In its opposition, the State indicates that it was "only in receipt of the first page of the Notice of Claim as attached to the motion" (defendant's Affirmation ¶5). The Court reads this to mean that the one page that is movant's Exhibit B, is what movant served on January 16, 2002. The Court notes movant has not filed a reply to correct defendant's statement. The original document does not include all that is essential to constitute a claim, and thus, the Court is without jurisdiction (see Artale v State of New York, 140 AD2d 919; see also, Grande v State of New York, 160 Misc 2d 383).

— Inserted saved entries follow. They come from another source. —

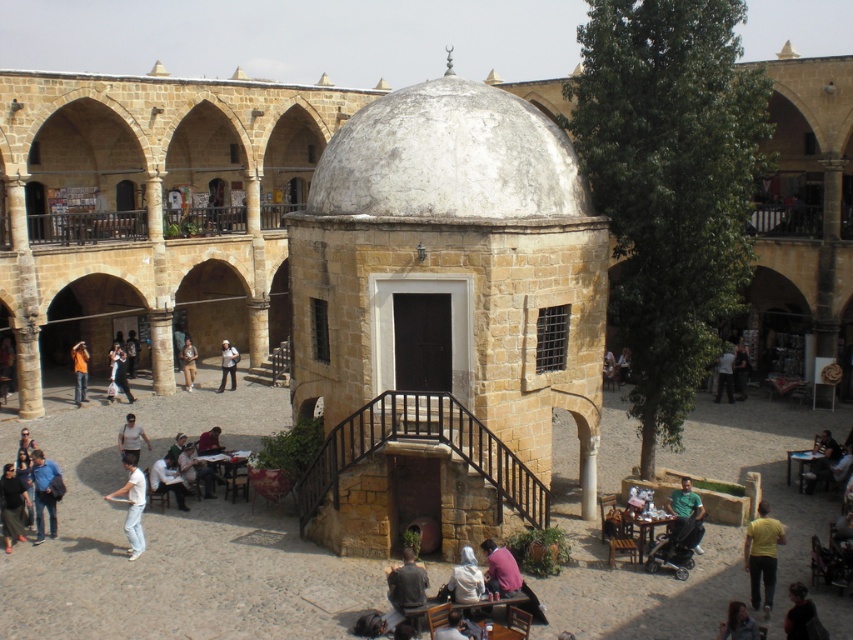 Does yellow matte shirt at lower right appear on the left side of dark gray leather jacket at center?

Incorrect, yellow matte shirt at lower right is not on the left side of dark gray leather jacket at center.

Is point (764, 602) in front of point (415, 563)?

Yes.

Who is more distant from viewer, (775, 570) or (395, 600)?

The point (775, 570) is more distant.

Locate an element on the screen. Image resolution: width=853 pixels, height=640 pixels. yellow matte shirt at lower right is located at coordinates (762, 556).

Consider the image. Measure the distance between dark blue jeans at lower left and dark brown fur coat at lower right.

The distance of dark blue jeans at lower left from dark brown fur coat at lower right is 104.31 feet.

Which is below, dark blue jeans at lower left or dark brown fur coat at lower right?

dark brown fur coat at lower right

Who is more distant from viewer, [4,536] or [799,611]?

Positioned behind is point [4,536].

Where is `dark blue jeans at lower left`? The width and height of the screenshot is (853, 640). dark blue jeans at lower left is located at coordinates (10, 506).

Is point (492, 572) positioned in front of point (227, 358)?

Yes, it is.

Does pink fabric shirt at lower center have a lesser height compared to white fabric shirt at center?

Yes, pink fabric shirt at lower center is shorter than white fabric shirt at center.

I want to click on pink fabric shirt at lower center, so click(500, 570). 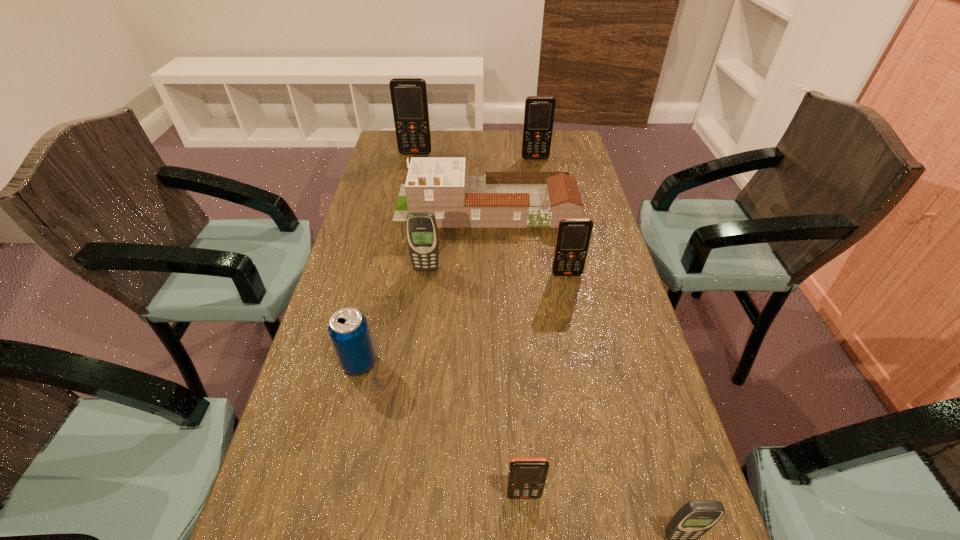 At what (x,y) coordinates should I click in order to perform the action: click on the tallest object. Please return your answer as a coordinate pair (x, y). The width and height of the screenshot is (960, 540). Looking at the image, I should click on (409, 99).

This screenshot has height=540, width=960. I want to click on the farthest cellular telephone, so click(x=409, y=99).

In order to click on the second farthest orange cellular telephone in this screenshot , I will do `click(539, 112)`.

This screenshot has width=960, height=540. In order to click on the seventh nearest object in this screenshot , I will do `click(539, 112)`.

Where is `the third farthest object`? The width and height of the screenshot is (960, 540). the third farthest object is located at coordinates (440, 186).

Where is `dollhouse`? dollhouse is located at coordinates (440, 186).

Where is `the farther gray cellular telephone`? the farther gray cellular telephone is located at coordinates (421, 229).

What are the coordinates of `the left gray cellular telephone` in the screenshot? It's located at (421, 229).

The image size is (960, 540). I want to click on the third biggest orange cellular telephone, so tap(573, 237).

This screenshot has width=960, height=540. What are the coordinates of `blue pop soda` in the screenshot? It's located at (348, 329). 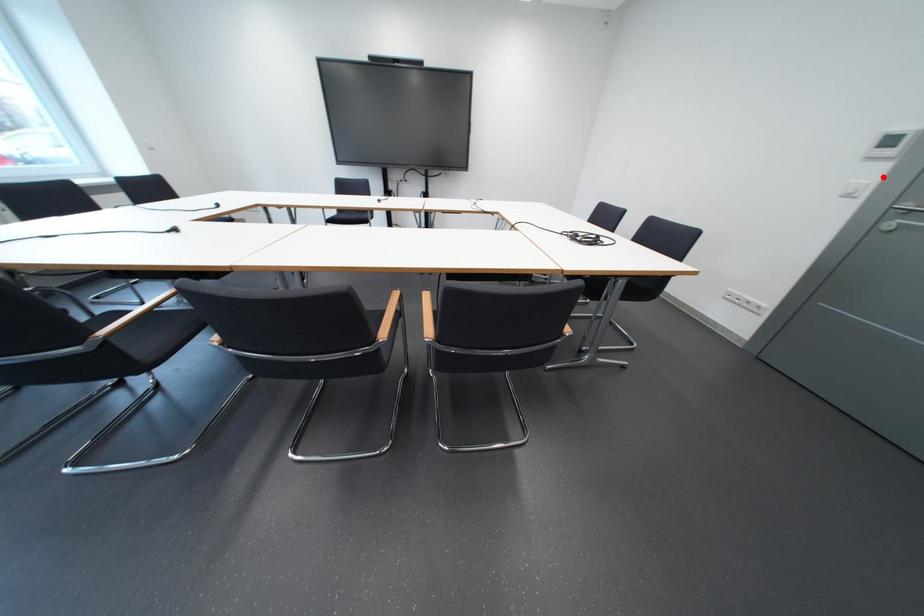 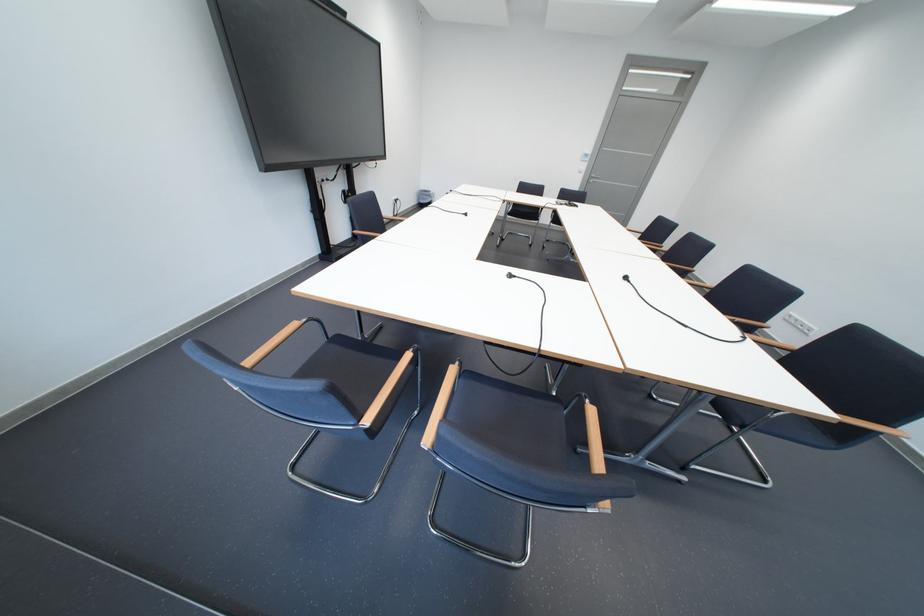 The point at the highlighted location is marked in the first image. Where is the corresponding point in the second image?

(596, 168)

While movant did not move for relief pursuant to Court of Claims Act §10(6), she includes a proposed claim in the event the Court did not find the Notice of Intention to be adequate. The Court finds the proposed claim insufficient in meeting the pleading requirements of Court of Claims Act §11. While the movant includes the time and date that the claim arose, the location is less sufficient than the one listed in the Notice of Intention. The location description is listed as "Sunrise Highway/Route 27 . . . at or near its intersection with County Line Road, County of Nassau and/or Suffolk, State of New York, Village of Massapequa and/or Village of Amityville . . ." (movant's Exhibit A ¶4). Now it is unclear which direction from County Line Road that the claim arose, in addition to the other problems concerning the description. The claim also lacks an ad damnum clause pursuant to Court of Claims Act §11.

Based on the foregoing, movant's motion is denied.

March 18, 2005
Hauppauge, New York

Judge of the Court of Claims

[1]The following papers have been read and considered on movant's motion: Notice of Motion for Leave to Treat Notice of Intention as a Claim dated October 7, 2004 and filed October 12, 2004; Affirmation in Support of Theodore H. Rosenblatt, Esq. with annexed Exhibits A-E dated October 8, 2004 and filed October 12, 2004; Affirmation in Opposition of Todd A. Schall, Esq. dated December 1, 2004 and filed December 3, 2004.